The second trap was inside the entrance hall itself. The villa had a high, two story ceiling there, so Jing An installed recessed pulleys and release mechanisms near the top of the walls. Jing Shu then went to the shuttered city zoo, using a forged work order and a bartered pack of cigarettes, and obtained three heavy nets designed to capture large, unruly animals like bears.

These nets were made of interwoven 304 stainless steel wire, incredibly tough, and each was hung from four corners high above the entrance, folded and held by electromagnetic catches. At the push of a button on the same control panel, one would drop, its weighted edges smashing down on anything below and pinning it in place. The sharp hooks at each corner were designed to embed into the wooden floor, making escape impossible without cutting tools.

To test it, Jing Shu lured Chicken No. 1, the largest and boldest of the hens, to the entrance with a trail of corn. At her signal from the hallway, the heavy net dropped with a terrifying whoosh thud, trapping the fat bird at the door, completely immobilized under the metal mesh.

The fat chicken flapped desperately, feathers flying everywhere, but despite its increased strength and size from the Spirit Spring watered feed in recent days, it couldn't break the steel strands. Jing Shu was very satisfied, resetting the net with a winch. She didn't need to hold enemies for long, just long enough for her or Jing An to respond with other measures.

She tried the now wary fat chicken with other traps too, the pit trap (with a soft landing prepared), the foot snares (on a light setting), and all worked well. However, the once carefree, strutting chicken now seemed deeply traumatized. Every time it passed the main doorway, it trembled and clung to Jing Shu's heels, skittering across the floor, terrified of being suddenly crushed and pinned again. The chicken had become very obedient, following her like a feathery shadow.

Jing Shu also added extras, little surprises connected to the control panel: containers of small, sharp stones; bags of fine, irritant chili powder; jars of glass shards; and even a small, carefully secured reservoir of strong sulfuric acid that could be released via a solenoid valve at the press of a button to give intruders a nasty, burning surprise from above.

As the days passed and the villa became ringed with hidden threats, Grandpa Jing and Jing An reinforced the chicken coop with a second layer of welded wire mesh and a simple lock. Jing Shu spent nearly all her remaining paper money, the bills feeling increasingly irrelevant, to buy several tons of lump coal from a desperate dealer and built a small, vented coal storage house behind the villa, camouflaged to look like a garden shed. Meanwhile, conditions in Wu City grew palpably worse, the tension in the air thickening like the heat.

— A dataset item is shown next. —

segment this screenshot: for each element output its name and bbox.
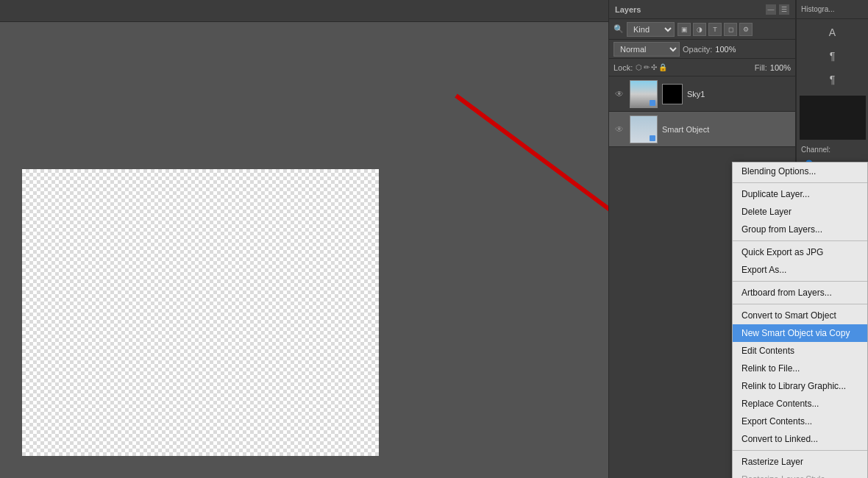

Jing Shu couldn't remember exactly when the first major wave of robbery and murder had begun in her last life, the timeline was blurry with fear. In this life, she was still busy calibrating a tripwire when a message popped up in the community chat group, the notification buzz sharp.

[Wang Qiqi No. 13]:"@Everyone, if you go out these days, carry a stick or something. Don't go alone. Be especially careful after leaving the supermarket with groceries! Today, our neighbor Feng No. 3 was robbed by a group right outside the community gate. He resisted and got badly hurt with a knife. The hospital is out of antiseptic and medicine, so he has to tough it out at home. With this hot weather, wounds easily fester. Best not to get injured or sick now."

[Feng No. 3]:"Those bastards couldn't buy food inside and just waited outside the supermarket in the shadows. They stalked loners. Inside the supermarket there are police with batons, so they didn't dare, but once you leave the lit area, they rob you openly in the dark. I screamed for help but no one came out of their houses. When I finally called the police, they only logged it since no one died. They're getting more arrogant every day." 

[Wang Xuemei No. 2]: "Luckily I went at 4 a.m. to queue. Didn't get anything because they sold out, so I went straight home empty handed. Nothing to steal, I guess."

Wang Cuihua sent a voice message, her voice blunt as ever: "You think that's bad? I queued for two days straight just to buy one kilo of rice. Slept on the sidewalk. The people around me stank of despair."